I am not implying here that at any point in the memory of our nation we have not been standing in white shit and white bullshit.

[25] This reflects what I name as the spiritual deadness present in so much white, preaching today. The spiritual deadness leading to and resulting from homiletical white bullshit, whether explicitly acknowledged or not, has been coldly calculated by many white preachers and communities to be an acceptable cost—in addition to those severe costs paid by those deemed non-white—of maintaining the benefits of whiteness for those of us who are deemed white.

[26] Within the Sartrean notion of bad faith mentioned in an earlier footnote, this metaphor also suggests the irony of whiteness in which white persons minimize their facticity and over-emphasize their universality, but in the end, as Sartre argues, the clutching at universality and simultaneous robbing of it from others, instead of liberating us, simply renders us and others more deeply mired in white shit and white bullshit.

[27] As I will note later, a sermon or homiletical document still might be white bullshit even if it addresses whiteness. I am arguing here that a critique of whiteness is not at the core of white homiletical discourse broadly speaking, but there have certainly been white homileticians who have addressed race and racism in primary, secondary, or tertiary ways.

[28] Carolyn Browning Helsel, “A Word to the Whites’ : Whites Preaching About Racism in White Congregations” Word and World, 31 No. 2, Spring 2011, p. 196-203.

[29] Sarah Travis, Decolonizing Preaching: The Pulpit as Postcolonial Space (Eugene: Cascade Books, 2014).

[30] These are two representative examples and by no means the only ones.

[31] At the time of editing this for essay for publication three important works are scheduled for release that will critically engage whiteness and preaching (listed alphabetically): Jacob Myers, Preaching Must Die!: Troubling Homiletical Theology (Minneapolis: Fortress Press, 2017); Frank Thomas, How To Preach a Dangerous Sermon (Nashville: Abingdon Press, 2018); and William Willimon, Who Lynched Willie Earle?: Preaching to Confront Racism (Nashville: Abingdon Press, 2018).

[32] E.K. Bailey and Warren Wiersbe, Preaching in Black and White: What We Can Learn From Each Other (Grand Rapids: Zondervan, 2003).

[33] Another important theme, which I do not want to minimize, has been consideration of what black preaching has to offer all preaching.

[34] James Harris, Preaching Liberation (Minneapolis: Fortress Press, 1995), 43, 62.

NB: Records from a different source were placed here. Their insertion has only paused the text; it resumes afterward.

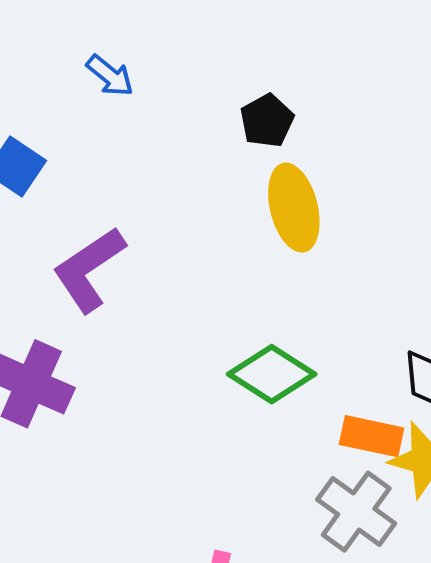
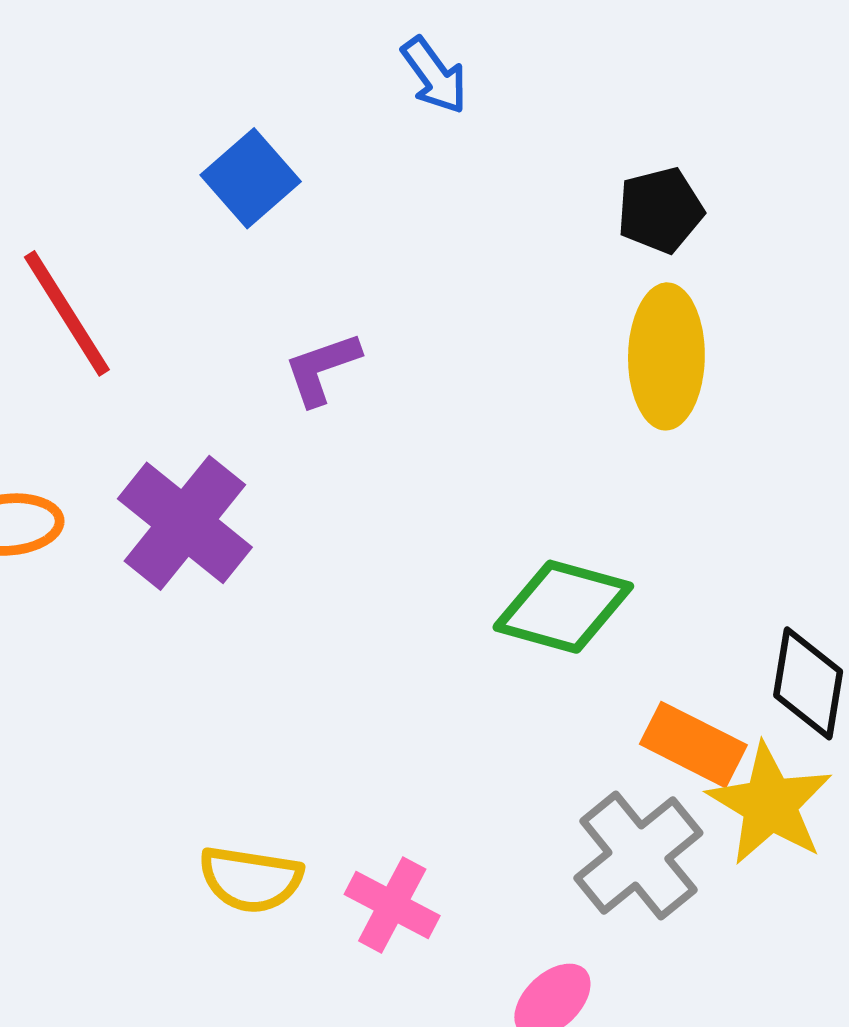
purple L-shape: (89, 269) -> (322, 368), size x0.6
green diamond: (272, 374) -> (563, 607), turned -32

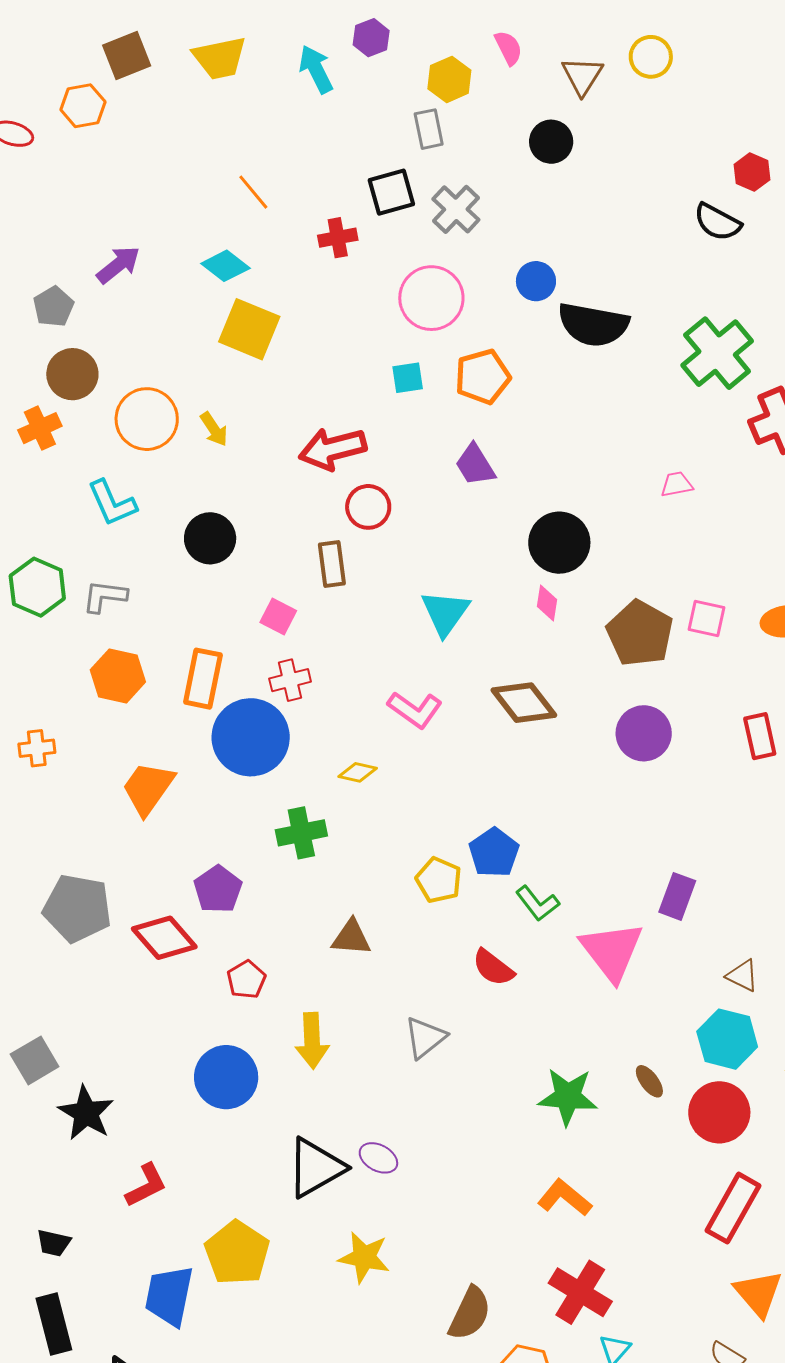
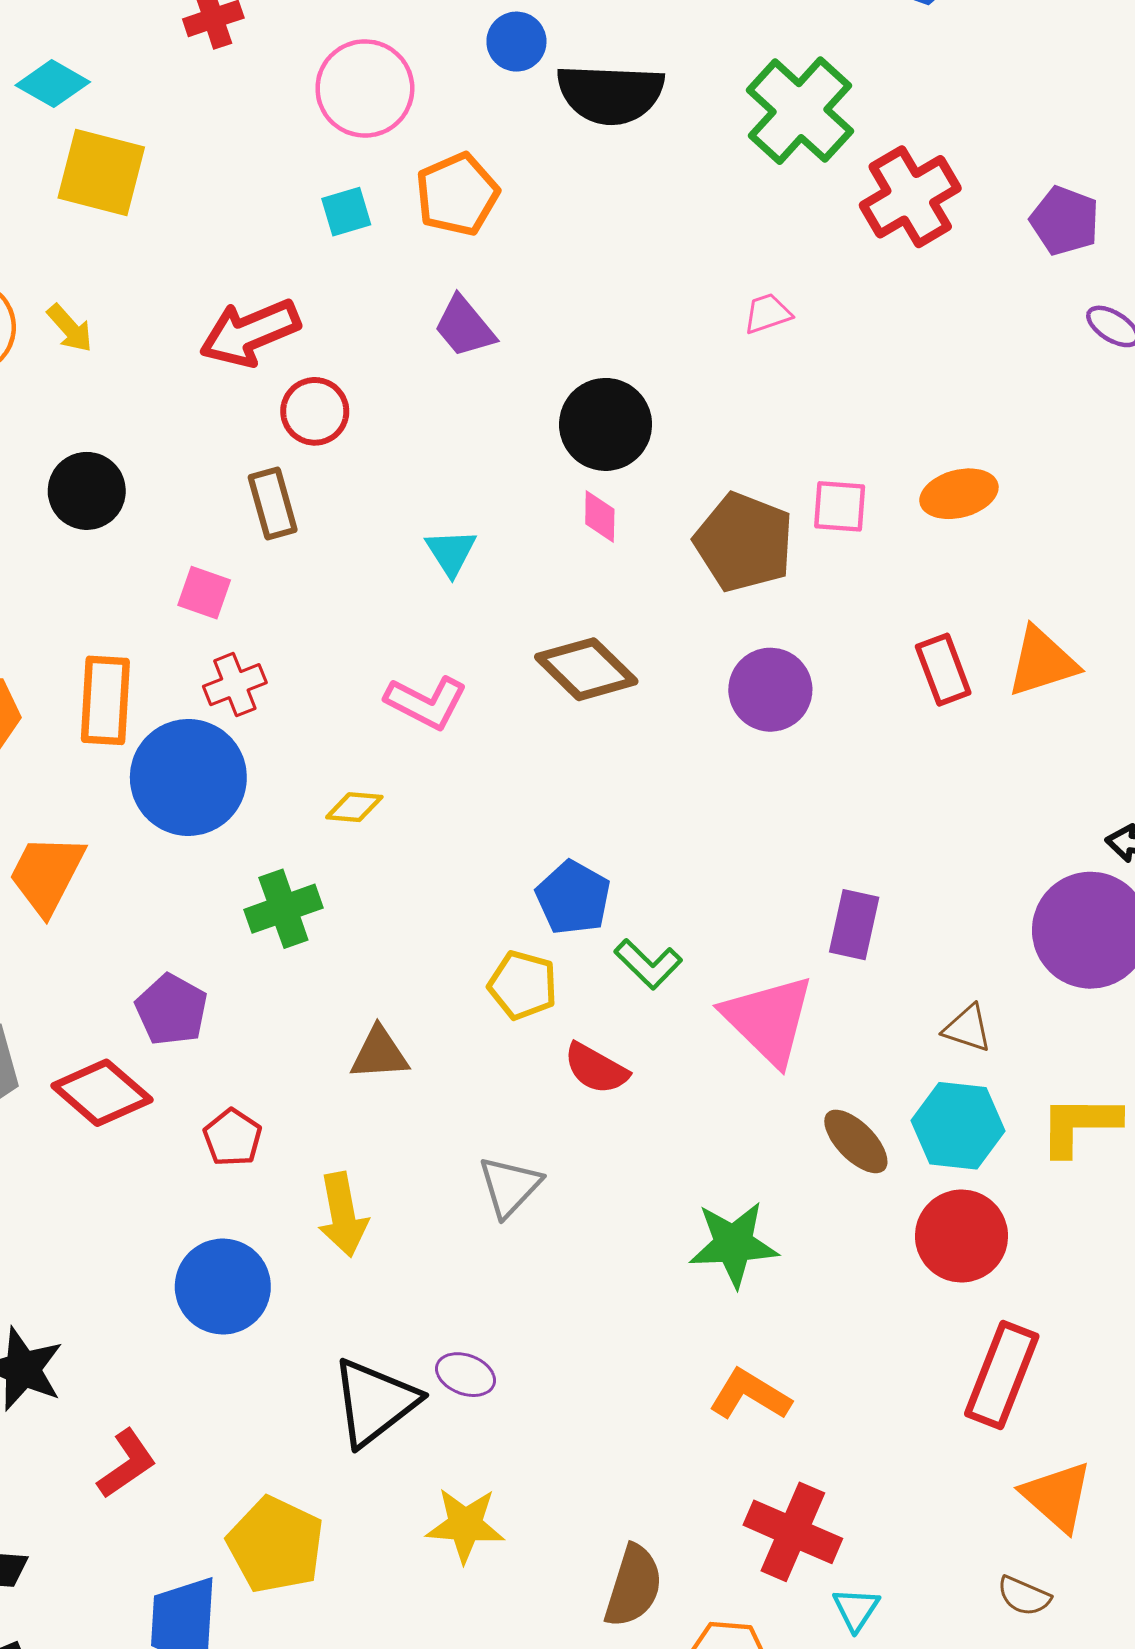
cyan triangle: (445, 613) -> (451, 552), size x0.7
yellow pentagon: (439, 880) -> (523, 985), moved
brown ellipse: (649, 1081) -> (856, 1141), moved, size x1.4

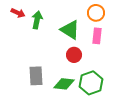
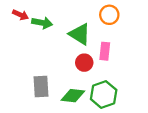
green arrow: (37, 20) -> (42, 23), turned 90
pink rectangle: (97, 36) -> (105, 51), moved

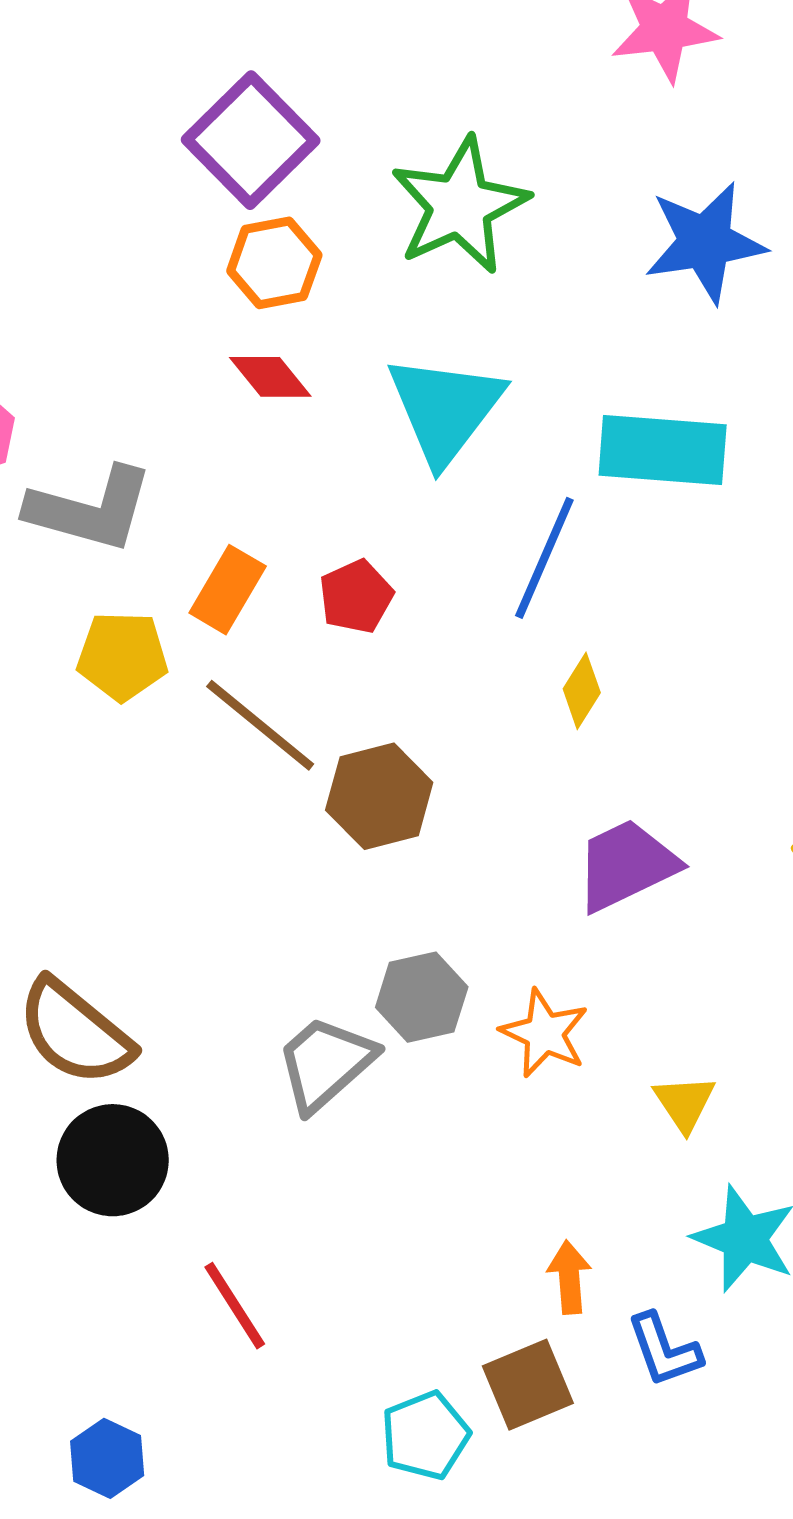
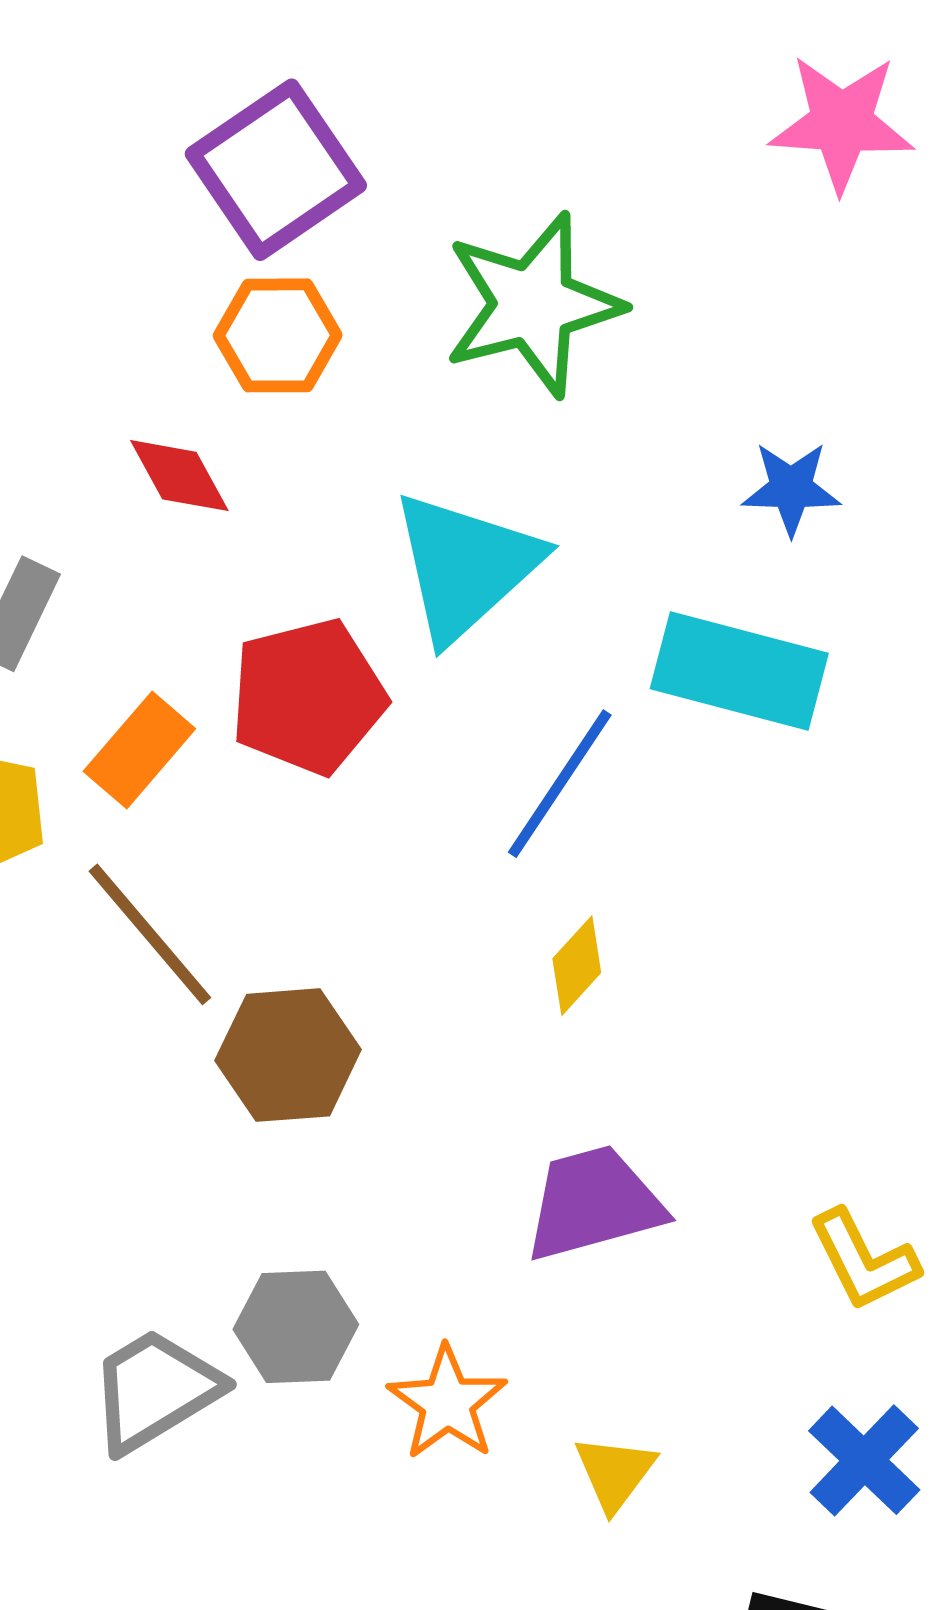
blue star: (705, 242) -> (791, 488), moved, size x0.6
red diamond: (270, 377) -> (179, 476), moved
red pentagon: (356, 596) -> (308, 697), moved, size x1.6
yellow triangle: (685, 1103) -> (615, 1473), moved

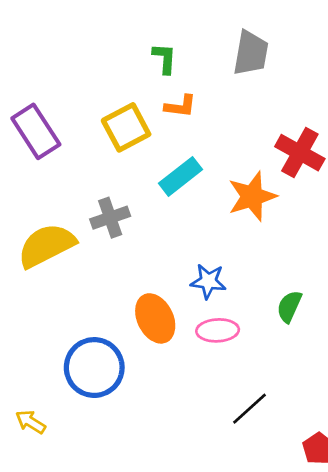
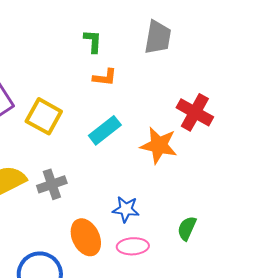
yellow square: (126, 127) -> (44, 116), moved, turned -33
orange star: (252, 196) -> (159, 145), turned 30
gray cross: (110, 218) -> (52, 184), moved

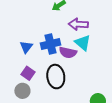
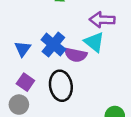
purple arrow: (78, 24) -> (102, 20), moved
blue cross: (50, 44) -> (53, 45), turned -36

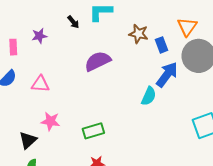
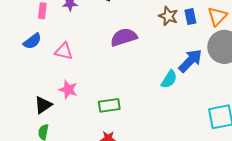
blue rectangle: (162, 45) -> (190, 17), moved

[35] Henry Mitchell, Black Preaching: The Recovery of a Powerful Art (Nashville: Abingdon Press, 1990), 83.

[36] Justo and Catherine González, The Liberating Pulpit (Eugene: Wipf and Stock, 1994), 68.

[37] Dale Andrews, “Response,” in: O. Wesley Allen Jr., The Renewed Homiletic (Minneapolis: Fortress Press, 2010), 96-100.

[38] Ibid., 96.

[39] Here I must note the possibility that even this essay could be a manifestation of white bullshit.

[40] I provide this example knowing that it could be a part of shaping the fluid development of whiteness. White bullshit can easily adapt itself to my—or any—critique, avoiding the behaviors I call out while still misdirecting away from racial justice. 

[41] Lewis Gordon, Bad Faith and Antiblack Racism (New York: Humanity Books, 1999).

[42] As I describe this, it is solely a white responsibility.

[43] This metaphor of knee-deep preaching is primarily a deconstructive metaphor, and as such, it has limitations. It does not—nor was it intended to—provide us with a resource to achieve racial justice; rather, it is a metaphor intended to begin the initial work of accurately diagnosing whiteness and the social context of preaching in the USA. This is a metaphor that is intended to help white folk see the world, our place in it, and our task as preachers as they really are.